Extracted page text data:
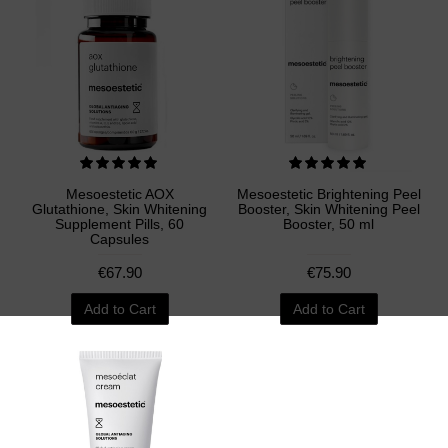
Mesoestetic AOX
Mesoestetic Brightening Peel
Glutathione, Skin Whitening
Booster, Skin Whitening Peel
Supplement Pills, 60
Booster, 50 ml
Capsules
€67.90
€75.90
Add to Cart
Add to Cart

== GOAL OF THE EXERCISE ==
Your answer must be the entries repeated exactly, with no pictures.

== TASK SOLUTION ==
Mesoestetic AOX
Mesoestetic Brightening Peel
Glutathione, Skin Whitening
Booster, Skin Whitening Peel
Supplement Pills, 60
Booster, 50 ml
Capsules
€67.90
€75.90
Add to Cart
Add to Cart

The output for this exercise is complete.